The Multi-Disciplinary Attempt To Breath Life Into Robotics

It’s never been entirely clear that society wants our robotic companions to be too lifelike, but that has not stopped researchers attempting to do just that.  The latest effort comes from research from Imperial College London, which argues that combining research disciplines can help in this endeavor.

The researchers argue that combining mechanical engineering, materials science, computer science, chemistry, and biology in a single teaching discipline would provide students with the skills needed to make lifelike robots.

Physical AI

It’s a concept the researchers refer to as “Physical AI”, and suggests that robots should be designed to look and act like humans (or other animals).  They believe these robots will work alongside us, performing various tasks that are usually considered too dangerous for humans, whether in construction, industry, or healthcare.

The researchers argue that to date, there have been no autonomous robots that have been able to interact with both their surrounding environment and with human beings in the same way that existing computer-based AI is able to.

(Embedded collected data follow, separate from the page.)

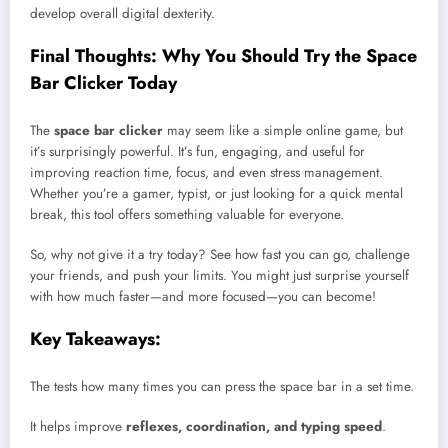
develop overall digital dexterity.
Final Thoughts: Why You Should Try the Space
Bar Clicker Today
The
space bar clicker
may seem like a simple online game, but
it’s surprisingly powerful. It’s fun, engaging, and useful for
improving reaction time, focus, and even stress management.
Whether you’re a gamer, typist, or just looking for a quick mental
break, this tool offers something valuable for everyone.
So, why not give it a try today? See how fast you can go, challenge
your friends, and push your limits. You might just surprise yourself
with how much faster—and more focused—you can become!
Key Takeaways:
The tests how many times you can press the space bar in a set time.
It helps improve
reflexes, coordination, and typing speed
.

“The development of robot ‘bodies’ has significantly lagged behind the development of robot ‘brains’,” they explain. “Unlike digital AI, which has been intensively explored in the last few decades, breathing physical intelligence into them has remained comparatively unexplored.”

The researchers suggest that this gap is in part because no systematic educational approach exists to create robot bodies and brains in a holistic way.

Skills gap

The researchers identified five key disciplines that they believe will help to develop Physical AI: materials science, mechanical engineering, computer science, biology, and chemistry.

“The notion of AI is often confined to computers, smartphones and data intensive computation,” they explain. “We are proposing to think of AI in a broader sense and co-develop physical morphologies, learning systems, embedded sensors, fluid logic and integrated actuation. This Physical AI is the new frontier in robotics research and will have major impact in the decades to come, and co-evolving students’ skills in an integrative and multidisciplinary way could unlock some key ideas for students and researchers alike.”

To progress the idea will require, the researchers propose, the provision of support to teachers at both the community and institutional level so that this multidisciplinary approach is covered.

“Such backing is especially needed as working in the multidisciplinary playground requires daring to leave the comfort zones of narrow disciplinary knowledge for the sake of a high-risk research and career uncertainty,” they conclude.  “Creating lifelike robots has thus far been an impossible task, but it could be made possible by including Physical AI in the higher education system. Developing skills and research in Physical AI could bring us closer than ever to redefining human-robot and robot-environment interaction.”